Page MenuHomePhabricator

Investigate TwoColConflict opt-out metrics, explain whether there's a trend
Open, Needs TriagePublic3 Estimated Story Points

Assigned To
None
Authored By
awight
Jul 9 2020, 2:08 PM
Referenced Files
F32054361: image.png
Aug 11 2020, 5:02 PM
F32053571: image.png
Aug 11 2020, 5:02 PM
F32054007: image.png
Aug 11 2020, 5:02 PM
F32054216: image.png
Aug 11 2020, 5:02 PM
F32053536: image.png
Aug 11 2020, 5:02 PM
F31923381: image.png
Jul 10 2020, 12:47 PM
F31922117: image.png
Jul 9 2020, 2:08 PM

Description

At first glance, it looks like this graph shows user rejection of our feature, immediately after first use:

https://grafana.wikimedia.org/d/000000346/mediawiki-twocolconflict?orgId=1&from=1578578404972&to=1594303204973

image.png (794×1 px, 106 KB)

However, the migration we engineered naturally converts the beta preference opt-out over to the new preference and it might be causing most of the effect seen here.

Review the daily aggregation script, modify to calculate another field, the total of both beta and new opt-outs. This should make the real trend more obvious.

Acceptance criteria:

  • New metrics will include the sum of beta- and new-preference opt-out.
    • Can stop recording the old metric, we'll never migrate back to it.
  • Grafana shows new metric.
    • Can include the old metric when plotting historical metrics.

In a follow-up task, find the number of unique users of the feature per day and compare to the disablement count. It's unclear how to interpret this ratio, hopefully it approximates user satisfaction.

Event Timeline

awight set the point value for this task to 2.Jul 9 2020, 2:08 PM

Change 611279 had a related patch set uploaded (by Awight; owner: Awight):
[analytics/wmde/scripts@master] Change metric for TwoColConflict disables

https://gerrit.wikimedia.org/r/611279

I still don't know how to analyze the historical data made using the bad metric. A really crude approach is to compare the derivative after changing metrics to the old derivative, and just... anything above zero is a real opt-out.

The indicator which looked concerning was the share of successful resolutions where TwoColConflict was used. However, in the 8 months before small default deployment (2020-03-25), the average share was 18% and since deployment, 17%. A small increase would have been nicer but I think we're well within a margin of random fluctuations. There seem to be some short-term trends in the data, like an increase in adoption early this year ending at roughly the time of the small default deployment and Kurier coverage, but neither seems significant in the long view.

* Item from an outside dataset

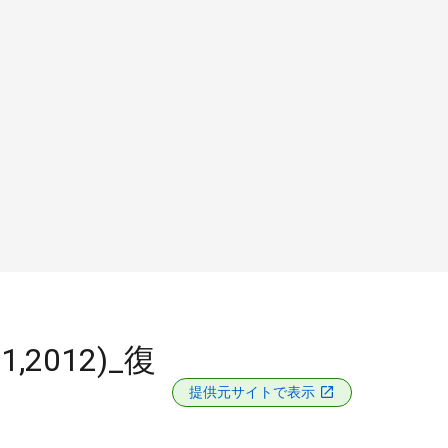
2012)_復
提供元サイトで表示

image.png (780×1 px, 110 KB)

awight changed the point value for this task from 2 to 3.

Increasing the estimate because I'd overlooked updating the graph.

I just learned that PrefUpdate has not been under a 90-day purge regime (it will be soon, or will at least be sanitized further). I took advantage of this situation to make a dump of TwoColConflict preferences:

create table awight.twocol_prefupdates as
select * from event_sanitized.prefupdate
where event.property in ('twocolconflict', 'twocolconflict-enabled') and year = 2020;

We need to drop this data after aggregating to get the info we need.

Another twist: we fool the WikimediaEvents PrefUpdateInstrumentation by hooking into UserLoadOptions. Because of this, the PrefUpdate hook is unable to tell when we've changed a value, and nothing in the history seems to be helpful for us. Deleting my temporary table now.

Change 611279 merged by jenkins-bot:
[analytics/wmde/scripts@master] Change metric for TwoColConflict disables

https://gerrit.wikimedia.org/r/611279

Remaining work is to check on the new metric after the nightly job runs, and wire it into Grafana.

Lena_WMDE changed the point value for this task from 3 to 1.Jul 23 2020, 10:13 AM

The new metric isn't wired into Grafana yet.

This comment was removed by awight.

I didn't realize, but we need to merge the patch to the production branch in order to deploy.

@Addshore @Ladsgroup When either of you have time, please cherry-pick https://gerrit.wikimedia.org/r/c/analytics/wmde/scripts/+/611279 to production, or add me to the analytics-wmde gerrit group. Thanks in advance!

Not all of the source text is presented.